**ACTIVITY**
Tally the lines below that hold the string "about", and give only the tally.

**DATA PROVIDED**
++++++
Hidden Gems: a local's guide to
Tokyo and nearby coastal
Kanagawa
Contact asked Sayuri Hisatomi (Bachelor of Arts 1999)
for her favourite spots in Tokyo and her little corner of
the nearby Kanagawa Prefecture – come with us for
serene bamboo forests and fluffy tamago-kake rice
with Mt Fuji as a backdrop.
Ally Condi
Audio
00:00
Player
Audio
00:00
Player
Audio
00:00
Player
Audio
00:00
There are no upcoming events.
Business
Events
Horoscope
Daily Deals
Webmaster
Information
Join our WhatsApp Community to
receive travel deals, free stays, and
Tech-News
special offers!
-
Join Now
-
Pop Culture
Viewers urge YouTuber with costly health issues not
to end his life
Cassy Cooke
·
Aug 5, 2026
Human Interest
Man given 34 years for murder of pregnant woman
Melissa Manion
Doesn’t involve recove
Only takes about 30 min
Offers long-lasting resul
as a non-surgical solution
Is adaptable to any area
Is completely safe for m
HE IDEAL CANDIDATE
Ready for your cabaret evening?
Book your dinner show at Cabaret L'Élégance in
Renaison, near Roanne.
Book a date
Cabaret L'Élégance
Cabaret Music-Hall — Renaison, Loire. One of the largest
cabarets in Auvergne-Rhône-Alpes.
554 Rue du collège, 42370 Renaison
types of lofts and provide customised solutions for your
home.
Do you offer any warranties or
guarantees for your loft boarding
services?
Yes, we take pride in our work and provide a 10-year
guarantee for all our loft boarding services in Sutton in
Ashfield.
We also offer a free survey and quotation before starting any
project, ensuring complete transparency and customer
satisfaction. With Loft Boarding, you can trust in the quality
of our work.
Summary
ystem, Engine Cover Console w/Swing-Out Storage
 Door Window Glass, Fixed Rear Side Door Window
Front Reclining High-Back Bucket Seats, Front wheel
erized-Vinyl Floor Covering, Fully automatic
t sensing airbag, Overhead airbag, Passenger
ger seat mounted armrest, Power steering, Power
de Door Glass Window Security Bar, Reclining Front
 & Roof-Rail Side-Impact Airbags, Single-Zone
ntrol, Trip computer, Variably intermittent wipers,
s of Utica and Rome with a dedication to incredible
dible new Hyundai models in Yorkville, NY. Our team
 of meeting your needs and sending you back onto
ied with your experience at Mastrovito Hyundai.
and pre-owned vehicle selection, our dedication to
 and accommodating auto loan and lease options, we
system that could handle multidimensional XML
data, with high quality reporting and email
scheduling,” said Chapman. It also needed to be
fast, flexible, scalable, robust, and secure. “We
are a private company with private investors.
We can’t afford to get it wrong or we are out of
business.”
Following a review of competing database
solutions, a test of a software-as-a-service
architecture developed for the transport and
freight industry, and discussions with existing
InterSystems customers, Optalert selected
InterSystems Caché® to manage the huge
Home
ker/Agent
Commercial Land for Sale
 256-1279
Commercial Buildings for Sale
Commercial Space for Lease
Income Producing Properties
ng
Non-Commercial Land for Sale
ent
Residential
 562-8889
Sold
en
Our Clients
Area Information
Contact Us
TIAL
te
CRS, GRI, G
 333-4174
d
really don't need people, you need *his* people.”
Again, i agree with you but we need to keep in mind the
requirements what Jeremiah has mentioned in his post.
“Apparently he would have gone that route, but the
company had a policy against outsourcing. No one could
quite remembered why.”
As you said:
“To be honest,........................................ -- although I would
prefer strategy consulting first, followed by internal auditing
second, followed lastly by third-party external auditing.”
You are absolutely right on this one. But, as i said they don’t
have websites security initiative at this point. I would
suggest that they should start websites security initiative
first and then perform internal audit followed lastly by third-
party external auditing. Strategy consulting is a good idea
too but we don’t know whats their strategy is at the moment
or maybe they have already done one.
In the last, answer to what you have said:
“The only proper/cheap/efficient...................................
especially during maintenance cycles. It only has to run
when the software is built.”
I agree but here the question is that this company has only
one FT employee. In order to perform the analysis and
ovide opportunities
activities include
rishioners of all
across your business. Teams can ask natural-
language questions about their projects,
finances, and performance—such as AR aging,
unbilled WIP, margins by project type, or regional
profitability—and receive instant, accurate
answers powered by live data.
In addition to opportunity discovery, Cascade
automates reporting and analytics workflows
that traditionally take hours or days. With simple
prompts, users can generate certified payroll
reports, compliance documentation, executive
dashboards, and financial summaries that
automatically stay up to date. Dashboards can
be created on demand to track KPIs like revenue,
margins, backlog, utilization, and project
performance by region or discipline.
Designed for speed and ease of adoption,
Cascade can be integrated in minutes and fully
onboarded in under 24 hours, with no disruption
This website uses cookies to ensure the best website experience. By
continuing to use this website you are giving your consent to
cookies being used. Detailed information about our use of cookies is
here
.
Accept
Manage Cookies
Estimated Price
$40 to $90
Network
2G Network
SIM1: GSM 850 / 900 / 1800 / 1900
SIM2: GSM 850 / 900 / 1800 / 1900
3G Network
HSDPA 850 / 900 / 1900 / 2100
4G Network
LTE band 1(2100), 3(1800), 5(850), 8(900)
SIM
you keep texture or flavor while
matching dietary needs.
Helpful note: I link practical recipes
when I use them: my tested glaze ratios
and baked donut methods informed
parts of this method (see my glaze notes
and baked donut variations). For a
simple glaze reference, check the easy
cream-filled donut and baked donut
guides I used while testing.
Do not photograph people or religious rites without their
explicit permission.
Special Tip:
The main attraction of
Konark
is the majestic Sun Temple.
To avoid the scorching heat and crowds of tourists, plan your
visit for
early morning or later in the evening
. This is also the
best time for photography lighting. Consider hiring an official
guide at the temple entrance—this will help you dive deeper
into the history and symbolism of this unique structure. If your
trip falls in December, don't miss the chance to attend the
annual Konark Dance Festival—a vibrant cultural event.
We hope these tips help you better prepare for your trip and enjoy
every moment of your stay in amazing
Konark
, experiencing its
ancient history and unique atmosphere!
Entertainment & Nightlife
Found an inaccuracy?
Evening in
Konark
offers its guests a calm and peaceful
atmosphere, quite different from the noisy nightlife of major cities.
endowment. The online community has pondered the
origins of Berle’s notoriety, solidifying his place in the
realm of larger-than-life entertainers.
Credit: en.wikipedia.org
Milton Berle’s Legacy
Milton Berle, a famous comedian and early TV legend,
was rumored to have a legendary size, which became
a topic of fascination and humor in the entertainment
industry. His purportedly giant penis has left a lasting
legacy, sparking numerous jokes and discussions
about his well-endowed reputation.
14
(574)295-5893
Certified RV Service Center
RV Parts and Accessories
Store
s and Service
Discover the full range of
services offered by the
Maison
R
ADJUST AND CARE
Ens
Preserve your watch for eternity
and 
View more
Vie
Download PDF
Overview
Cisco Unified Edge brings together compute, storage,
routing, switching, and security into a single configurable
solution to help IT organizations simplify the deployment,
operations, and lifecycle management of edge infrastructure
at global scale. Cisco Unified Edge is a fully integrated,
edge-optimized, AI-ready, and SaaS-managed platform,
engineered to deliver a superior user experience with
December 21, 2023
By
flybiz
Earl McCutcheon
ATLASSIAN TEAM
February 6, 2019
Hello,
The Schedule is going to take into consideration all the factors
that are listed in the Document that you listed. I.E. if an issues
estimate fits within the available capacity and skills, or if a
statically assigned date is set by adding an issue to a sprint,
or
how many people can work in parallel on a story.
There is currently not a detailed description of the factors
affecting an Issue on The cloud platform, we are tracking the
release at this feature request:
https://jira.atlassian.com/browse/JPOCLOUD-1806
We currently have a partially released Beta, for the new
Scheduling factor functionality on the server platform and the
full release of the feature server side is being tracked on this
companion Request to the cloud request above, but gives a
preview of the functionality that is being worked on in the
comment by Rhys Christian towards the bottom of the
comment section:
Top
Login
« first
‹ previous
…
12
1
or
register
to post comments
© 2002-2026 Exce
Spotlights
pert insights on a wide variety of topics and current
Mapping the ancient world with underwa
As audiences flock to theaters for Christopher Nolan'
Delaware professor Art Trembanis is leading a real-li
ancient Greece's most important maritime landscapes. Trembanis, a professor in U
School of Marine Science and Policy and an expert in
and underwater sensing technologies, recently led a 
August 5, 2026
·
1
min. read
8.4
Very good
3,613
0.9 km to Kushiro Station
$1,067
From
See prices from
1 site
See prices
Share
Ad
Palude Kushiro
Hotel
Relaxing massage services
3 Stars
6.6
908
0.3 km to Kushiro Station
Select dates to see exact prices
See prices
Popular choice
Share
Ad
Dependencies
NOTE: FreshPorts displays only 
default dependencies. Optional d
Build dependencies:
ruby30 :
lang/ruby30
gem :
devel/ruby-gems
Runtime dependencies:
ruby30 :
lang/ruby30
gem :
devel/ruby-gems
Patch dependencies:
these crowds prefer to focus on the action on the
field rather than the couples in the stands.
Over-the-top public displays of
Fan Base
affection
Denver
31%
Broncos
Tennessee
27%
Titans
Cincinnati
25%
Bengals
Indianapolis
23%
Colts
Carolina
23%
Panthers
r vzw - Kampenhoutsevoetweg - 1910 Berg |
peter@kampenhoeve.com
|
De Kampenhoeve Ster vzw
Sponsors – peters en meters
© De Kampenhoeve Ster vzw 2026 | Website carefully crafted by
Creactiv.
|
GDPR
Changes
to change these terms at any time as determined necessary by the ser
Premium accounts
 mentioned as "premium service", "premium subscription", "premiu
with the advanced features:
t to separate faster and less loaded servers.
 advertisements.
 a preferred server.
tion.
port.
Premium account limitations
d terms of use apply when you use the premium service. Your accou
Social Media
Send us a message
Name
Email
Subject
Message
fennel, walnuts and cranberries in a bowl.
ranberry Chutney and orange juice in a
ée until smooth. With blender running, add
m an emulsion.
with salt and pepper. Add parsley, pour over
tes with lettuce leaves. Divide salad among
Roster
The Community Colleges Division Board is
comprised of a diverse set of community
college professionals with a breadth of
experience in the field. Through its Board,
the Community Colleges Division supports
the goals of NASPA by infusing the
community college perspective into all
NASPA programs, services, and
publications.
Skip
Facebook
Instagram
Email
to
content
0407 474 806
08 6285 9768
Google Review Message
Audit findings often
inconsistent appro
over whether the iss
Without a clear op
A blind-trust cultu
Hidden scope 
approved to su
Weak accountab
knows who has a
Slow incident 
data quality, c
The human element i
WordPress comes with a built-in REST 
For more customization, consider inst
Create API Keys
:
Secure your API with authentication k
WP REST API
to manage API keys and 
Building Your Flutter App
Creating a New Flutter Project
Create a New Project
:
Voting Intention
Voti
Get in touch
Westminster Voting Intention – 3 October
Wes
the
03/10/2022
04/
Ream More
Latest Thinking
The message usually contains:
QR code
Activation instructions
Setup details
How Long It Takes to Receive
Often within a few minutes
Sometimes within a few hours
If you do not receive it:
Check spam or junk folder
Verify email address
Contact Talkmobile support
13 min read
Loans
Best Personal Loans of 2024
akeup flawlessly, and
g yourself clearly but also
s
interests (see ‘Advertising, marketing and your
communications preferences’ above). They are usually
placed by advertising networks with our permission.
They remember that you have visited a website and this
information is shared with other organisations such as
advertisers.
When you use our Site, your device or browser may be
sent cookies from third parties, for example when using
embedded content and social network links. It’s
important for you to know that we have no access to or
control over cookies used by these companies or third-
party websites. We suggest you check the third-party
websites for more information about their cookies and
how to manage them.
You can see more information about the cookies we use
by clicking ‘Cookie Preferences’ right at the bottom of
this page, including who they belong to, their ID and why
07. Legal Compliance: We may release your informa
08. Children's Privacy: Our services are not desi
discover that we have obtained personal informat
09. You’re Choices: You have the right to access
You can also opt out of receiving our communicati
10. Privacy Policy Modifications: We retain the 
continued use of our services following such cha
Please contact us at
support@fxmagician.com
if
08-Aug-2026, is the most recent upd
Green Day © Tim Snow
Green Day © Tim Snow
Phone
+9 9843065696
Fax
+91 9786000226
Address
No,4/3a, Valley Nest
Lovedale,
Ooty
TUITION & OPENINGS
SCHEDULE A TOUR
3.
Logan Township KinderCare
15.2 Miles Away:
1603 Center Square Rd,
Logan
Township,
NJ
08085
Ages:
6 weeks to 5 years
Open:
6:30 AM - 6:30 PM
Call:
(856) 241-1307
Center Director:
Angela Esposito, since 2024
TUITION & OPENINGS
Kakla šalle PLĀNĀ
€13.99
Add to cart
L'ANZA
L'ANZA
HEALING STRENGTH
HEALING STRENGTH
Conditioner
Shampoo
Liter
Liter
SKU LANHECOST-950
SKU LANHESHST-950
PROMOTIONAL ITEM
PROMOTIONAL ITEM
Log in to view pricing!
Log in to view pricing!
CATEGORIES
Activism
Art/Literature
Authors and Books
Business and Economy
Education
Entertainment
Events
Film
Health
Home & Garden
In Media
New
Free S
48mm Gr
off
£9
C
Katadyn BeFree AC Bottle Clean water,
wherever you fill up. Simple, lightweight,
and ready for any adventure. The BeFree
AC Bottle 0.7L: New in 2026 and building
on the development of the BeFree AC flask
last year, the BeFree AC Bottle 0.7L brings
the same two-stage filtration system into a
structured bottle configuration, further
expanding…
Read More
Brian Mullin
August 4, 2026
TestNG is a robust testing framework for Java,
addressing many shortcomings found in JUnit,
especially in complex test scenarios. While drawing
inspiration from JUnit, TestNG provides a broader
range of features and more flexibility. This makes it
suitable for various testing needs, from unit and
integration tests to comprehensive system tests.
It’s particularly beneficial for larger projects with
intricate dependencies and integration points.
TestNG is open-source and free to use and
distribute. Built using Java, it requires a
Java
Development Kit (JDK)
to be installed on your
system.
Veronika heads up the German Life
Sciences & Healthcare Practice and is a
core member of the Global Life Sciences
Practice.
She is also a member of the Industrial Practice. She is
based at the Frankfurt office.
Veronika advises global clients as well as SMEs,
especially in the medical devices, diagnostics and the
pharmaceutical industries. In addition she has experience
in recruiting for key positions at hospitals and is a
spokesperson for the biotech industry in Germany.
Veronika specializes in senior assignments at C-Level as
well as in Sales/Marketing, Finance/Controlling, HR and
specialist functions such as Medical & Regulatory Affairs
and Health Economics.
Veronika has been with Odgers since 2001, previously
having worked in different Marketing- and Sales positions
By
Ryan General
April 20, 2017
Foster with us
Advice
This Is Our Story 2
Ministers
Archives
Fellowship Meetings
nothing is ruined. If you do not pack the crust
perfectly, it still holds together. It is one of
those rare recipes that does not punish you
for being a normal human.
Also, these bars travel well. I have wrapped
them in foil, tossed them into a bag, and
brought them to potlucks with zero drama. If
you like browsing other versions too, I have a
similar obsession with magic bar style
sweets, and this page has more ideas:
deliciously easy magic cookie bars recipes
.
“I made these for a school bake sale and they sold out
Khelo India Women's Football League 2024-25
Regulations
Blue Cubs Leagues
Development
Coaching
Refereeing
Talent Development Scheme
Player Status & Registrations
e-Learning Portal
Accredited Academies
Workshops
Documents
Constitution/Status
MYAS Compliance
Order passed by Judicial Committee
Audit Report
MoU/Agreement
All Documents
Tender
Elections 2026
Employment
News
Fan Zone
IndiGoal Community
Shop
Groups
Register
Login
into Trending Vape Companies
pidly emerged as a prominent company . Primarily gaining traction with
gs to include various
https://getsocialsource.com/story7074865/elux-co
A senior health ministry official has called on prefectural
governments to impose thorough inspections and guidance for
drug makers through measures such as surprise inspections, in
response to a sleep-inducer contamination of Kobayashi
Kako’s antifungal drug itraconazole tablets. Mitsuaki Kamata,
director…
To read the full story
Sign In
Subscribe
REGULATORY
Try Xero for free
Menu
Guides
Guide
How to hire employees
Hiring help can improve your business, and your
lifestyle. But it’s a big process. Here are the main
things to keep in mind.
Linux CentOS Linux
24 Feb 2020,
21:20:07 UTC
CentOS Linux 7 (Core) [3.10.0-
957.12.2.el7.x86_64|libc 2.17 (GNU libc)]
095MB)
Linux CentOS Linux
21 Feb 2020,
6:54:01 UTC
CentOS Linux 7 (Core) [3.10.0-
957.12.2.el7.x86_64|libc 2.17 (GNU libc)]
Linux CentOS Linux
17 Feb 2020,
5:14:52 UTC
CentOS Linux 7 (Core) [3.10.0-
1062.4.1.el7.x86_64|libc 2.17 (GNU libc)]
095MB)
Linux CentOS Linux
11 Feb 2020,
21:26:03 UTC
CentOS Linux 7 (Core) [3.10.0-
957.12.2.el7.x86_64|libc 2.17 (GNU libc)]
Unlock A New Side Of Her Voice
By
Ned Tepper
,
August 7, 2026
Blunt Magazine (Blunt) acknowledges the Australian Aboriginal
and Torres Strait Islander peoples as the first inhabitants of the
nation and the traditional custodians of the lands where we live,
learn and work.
++++++
**ANSWER TO THIS PROBLEM**
6